What to produce: Copy the lines below that contain "Ошибки".

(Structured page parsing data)
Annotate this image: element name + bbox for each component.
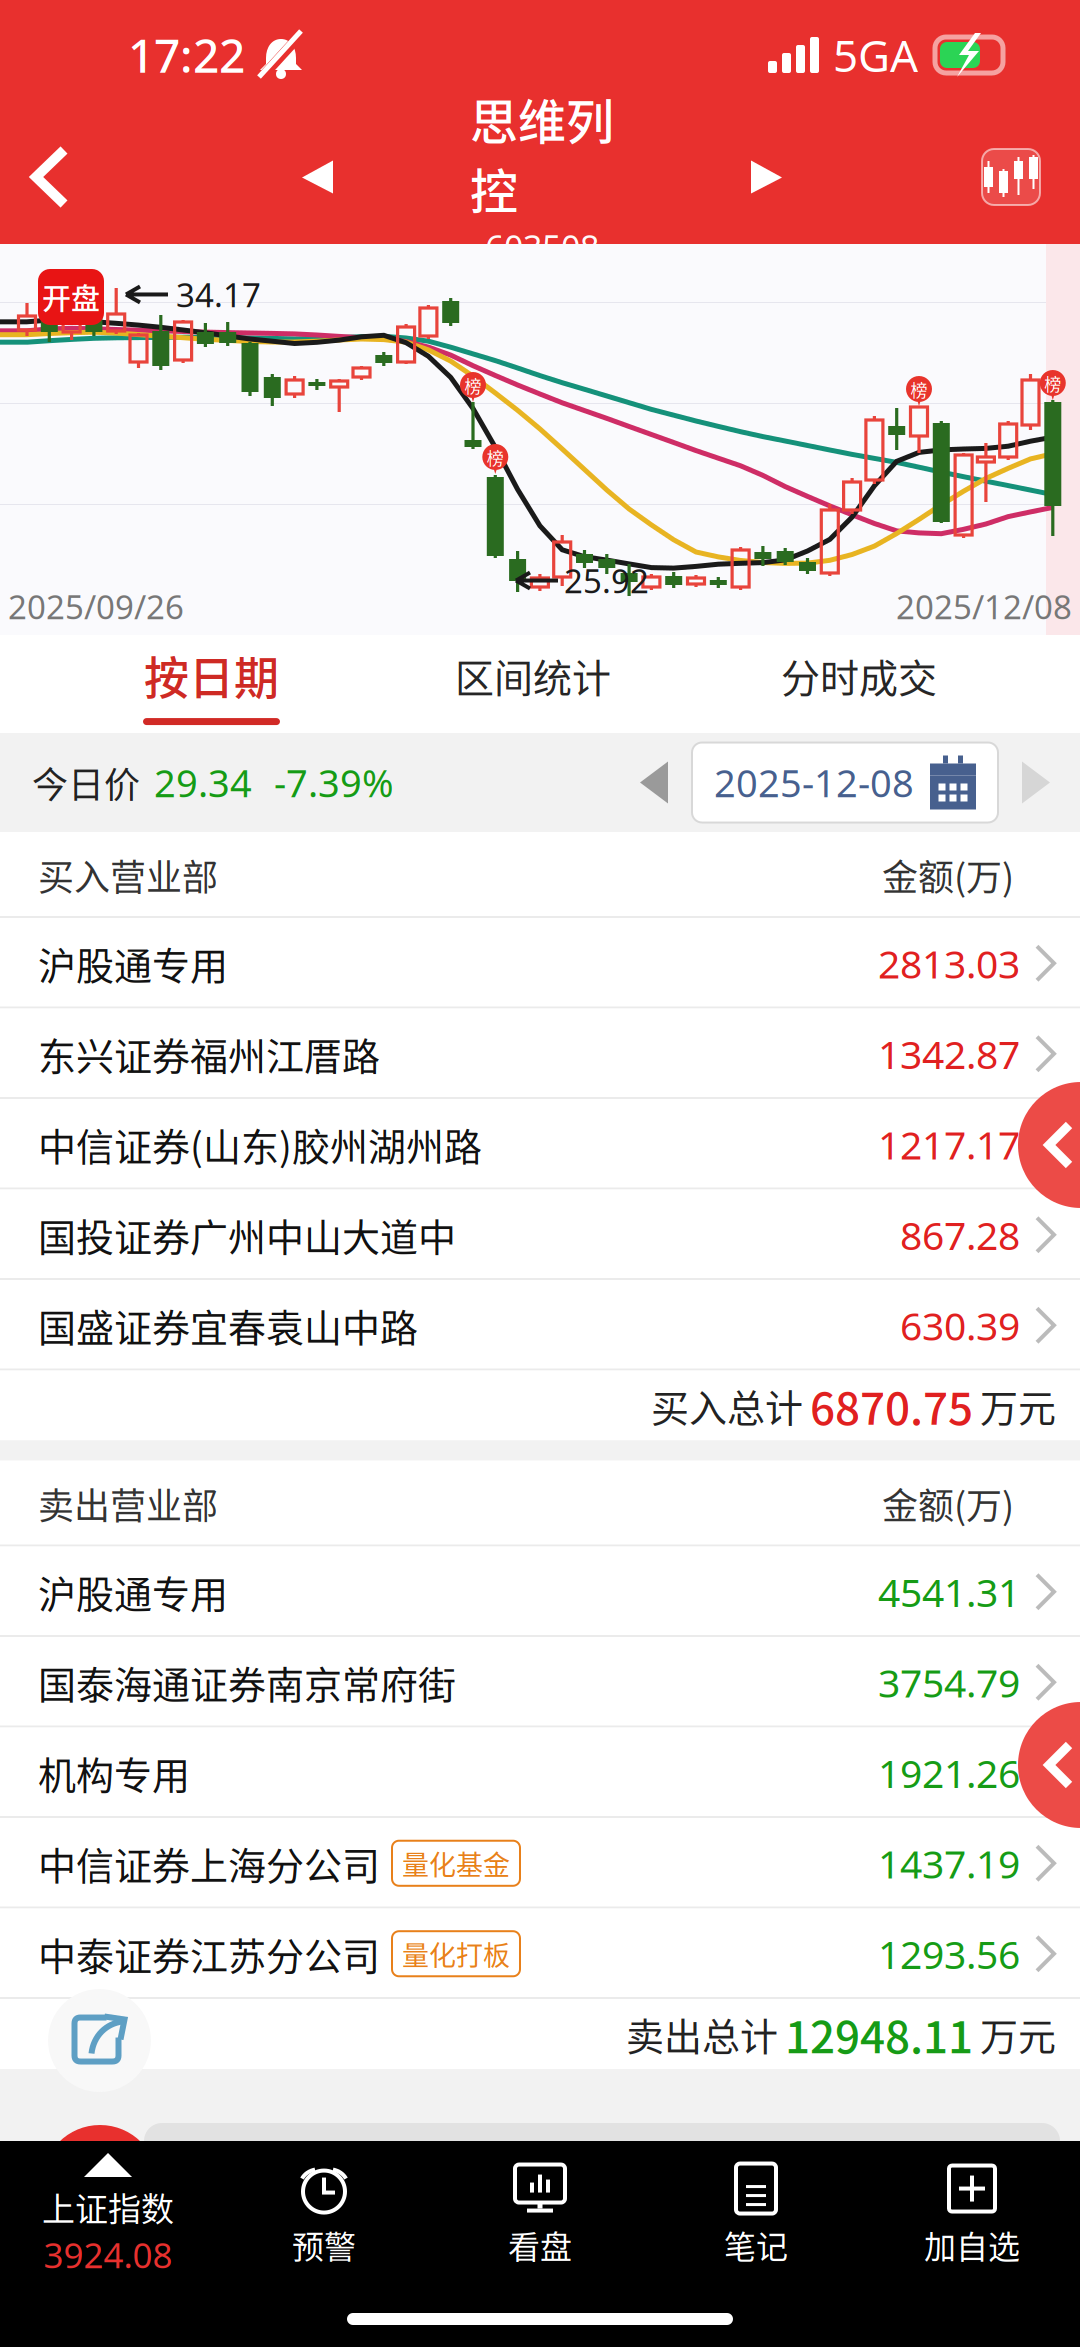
- staticText: 思维列控: [470, 84, 614, 223]
- staticText: 榜: [1044, 371, 1061, 396]
- staticText: 2025/09/26: [8, 584, 184, 629]
- staticText: 6870.75: [810, 1374, 973, 1437]
- staticText: 量化打板: [402, 1934, 510, 1973]
- staticText: 上证指数: [42, 2183, 174, 2231]
- button[interactable]: 上证指数: [0, 2153, 216, 2278]
- staticText: 沪股通专用: [38, 1564, 228, 1619]
- button[interactable]: Share: [48, 1989, 151, 2092]
- button[interactable]: 中信证券上海分公司: [0, 1818, 1080, 1908]
- staticText: 买入总计: [651, 1378, 803, 1433]
- staticText: 1217.17: [878, 1118, 1020, 1171]
- staticText: 金额(万): [882, 1477, 1014, 1530]
- staticText: 区间统计: [455, 647, 611, 704]
- staticText: 1921.26: [878, 1746, 1020, 1799]
- button[interactable]: 国投证券广州中山大道中: [0, 1190, 1080, 1280]
- staticText: 万元: [980, 1378, 1056, 1433]
- button[interactable]: 加自选: [864, 2164, 1080, 2268]
- button[interactable]: Previous page: [1018, 1082, 1080, 1208]
- button[interactable]: 预警: [216, 2164, 432, 2268]
- staticText: 2813.03: [878, 937, 1020, 990]
- staticText: 5GA: [833, 25, 918, 85]
- staticText: 1293.56: [878, 1927, 1020, 1980]
- staticText: 卖出营业部: [38, 1477, 218, 1530]
- staticText: 机构专用: [38, 1745, 190, 1800]
- button[interactable]: 按日期: [78, 629, 345, 739]
- staticText: -7.39%: [274, 757, 394, 808]
- button[interactable]: 沪股通专用: [0, 918, 1080, 1008]
- button[interactable]: 区间统计: [345, 633, 721, 735]
- staticText: 开盘: [42, 276, 100, 318]
- staticText: 笔记: [724, 2222, 788, 2268]
- button[interactable]: 机构专用: [0, 1728, 1080, 1818]
- staticText: 量化基金: [402, 1844, 510, 1883]
- staticText: 金额(万): [882, 849, 1014, 901]
- staticText: 4541.31: [878, 1565, 1020, 1618]
- staticText: 加自选: [924, 2222, 1020, 2268]
- staticText: 3754.79: [878, 1656, 1020, 1709]
- staticText: 预警: [292, 2222, 356, 2268]
- button[interactable]: 东兴证券福州江厝路: [0, 1008, 1080, 1099]
- staticText: 2025-12-08: [714, 757, 914, 808]
- staticText: 榜: [487, 445, 504, 470]
- staticText: 1437.19: [878, 1837, 1020, 1890]
- staticText: 17:22: [128, 24, 245, 86]
- staticText: 国盛证券宜春袁山中路: [38, 1298, 418, 1353]
- staticText: 国泰海通证券南京常府街: [38, 1655, 456, 1710]
- staticText: 榜: [910, 377, 928, 402]
- staticText: 34.17: [176, 272, 261, 317]
- button[interactable]: 国泰海通证券南京常府街: [0, 1637, 1080, 1728]
- button[interactable]: 中信证券(山东)胶州湖州路: [0, 1099, 1080, 1190]
- staticText: 2025/12/08: [896, 584, 1072, 629]
- staticText: 630.39: [900, 1299, 1020, 1352]
- button[interactable]: Next day: [998, 760, 1074, 806]
- button[interactable]: 国盛证券宜春袁山中路: [0, 1280, 1080, 1370]
- button[interactable]: Previous stock: [276, 118, 359, 236]
- staticText: 12948.11: [785, 2002, 973, 2066]
- staticText: 中信证券(山东)胶州湖州路: [38, 1117, 482, 1172]
- button[interactable]: K-line chart: [966, 131, 1080, 223]
- staticText: 1342.87: [878, 1027, 1020, 1080]
- staticText: 东兴证券福州江厝路: [38, 1026, 380, 1081]
- staticText: 买入营业部: [38, 849, 218, 901]
- staticText: 沪股通专用: [38, 936, 228, 991]
- button[interactable]: Previous page: [1018, 1702, 1080, 1828]
- staticText: 按日期: [144, 643, 279, 708]
- staticText: 国投证券广州中山大道中: [38, 1207, 456, 1262]
- button[interactable]: 笔记: [648, 2164, 864, 2268]
- staticText: 中泰证券江苏分公司: [38, 1926, 380, 1981]
- button[interactable]: Next stock: [725, 118, 808, 236]
- button[interactable]: 2025-12-08: [692, 742, 998, 822]
- button[interactable]: 沪股通专用: [0, 1546, 1080, 1637]
- staticText: 分时成交: [781, 647, 937, 704]
- staticText: 867.28: [900, 1208, 1020, 1261]
- staticText: 29.34: [154, 757, 252, 808]
- staticText: 中信证券上海分公司: [38, 1836, 380, 1891]
- button[interactable]: Previous day: [616, 760, 692, 806]
- staticText: 3924.08: [44, 2231, 172, 2278]
- staticText: 万元: [980, 2006, 1056, 2062]
- staticText: 看盘: [508, 2222, 572, 2268]
- staticText: 603508: [485, 224, 599, 270]
- button[interactable]: 看盘: [432, 2164, 648, 2268]
- staticText: 今日价: [32, 756, 140, 808]
- button[interactable]: Refresh: [42, 2125, 158, 2241]
- staticText: 榜: [464, 373, 482, 398]
- button[interactable]: Back: [0, 115, 100, 239]
- staticText: 卖出总计: [626, 2006, 778, 2062]
- staticText: 25.92: [564, 558, 649, 603]
- button[interactable]: 分时成交: [721, 633, 997, 735]
- button[interactable]: 中泰证券江苏分公司: [0, 1908, 1080, 1999]
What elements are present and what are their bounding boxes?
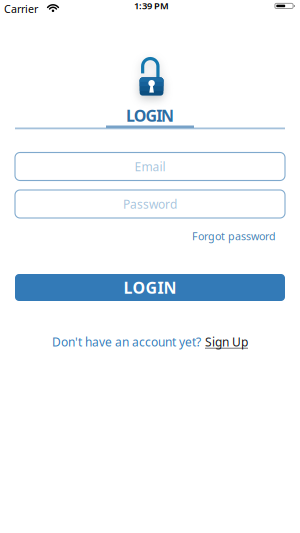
button[interactable]: Forgot password [192,229,276,243]
button[interactable]: Sign Up [205,334,248,350]
staticText: Password [123,196,177,212]
staticText: Email [134,158,166,174]
staticText: 1:39 PM [134,0,169,12]
staticText: Sign Up [205,334,248,350]
button[interactable]: Password [15,190,285,218]
button[interactable]: LOGIN [15,274,285,301]
staticText: Carrier [4,2,38,16]
staticText: Forgot password [192,229,276,243]
button[interactable]: Email [15,152,285,180]
staticText: LOGIN [124,277,176,298]
staticText: Don't have an account yet? [52,334,201,350]
staticText: LOGIN [126,105,174,126]
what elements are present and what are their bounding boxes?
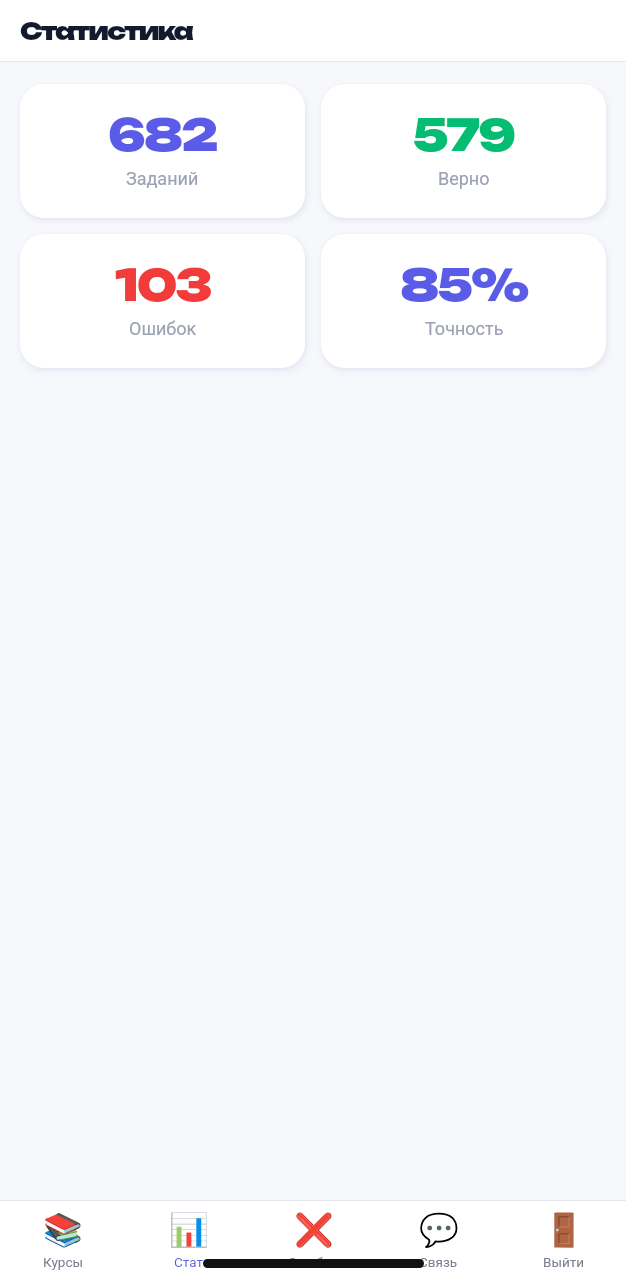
staticText: 103 xyxy=(115,258,211,311)
staticText: Курсы xyxy=(43,1254,83,1270)
staticText: 💬 xyxy=(419,1211,459,1249)
button[interactable]: Стат xyxy=(126,1201,251,1280)
staticText: 579 xyxy=(413,108,515,161)
staticText: Ошибок xyxy=(129,318,197,339)
staticText: ❌ xyxy=(294,1211,334,1249)
button[interactable]: 103 xyxy=(20,234,305,368)
button[interactable]: 85% xyxy=(321,234,606,368)
staticText: 📊 xyxy=(169,1211,209,1249)
staticText: Точность xyxy=(425,318,504,339)
staticText: Ошибки xyxy=(288,1254,339,1270)
staticText: 682 xyxy=(108,108,217,161)
staticText: Заданий xyxy=(126,168,199,189)
button[interactable]: Курсы xyxy=(0,1201,126,1280)
staticText: Верно xyxy=(438,168,490,189)
staticText: 🚪 xyxy=(544,1211,584,1249)
staticText: Выйти xyxy=(543,1254,584,1270)
button[interactable]: Связь xyxy=(376,1201,501,1280)
button[interactable]: 579 xyxy=(321,84,606,218)
staticText: 85% xyxy=(400,258,528,311)
staticText: Статистика xyxy=(20,16,193,46)
staticText: 📚 xyxy=(43,1211,83,1249)
staticText: Связь xyxy=(419,1254,458,1270)
button[interactable]: 682 xyxy=(20,84,305,218)
staticText: Стат xyxy=(174,1254,203,1270)
button[interactable]: Выйти xyxy=(501,1201,626,1280)
button[interactable]: Ошибки xyxy=(251,1201,376,1280)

Finished task:
staticText: Ошибки xyxy=(288,1254,339,1270)
button[interactable]: Ошибки xyxy=(251,1201,376,1280)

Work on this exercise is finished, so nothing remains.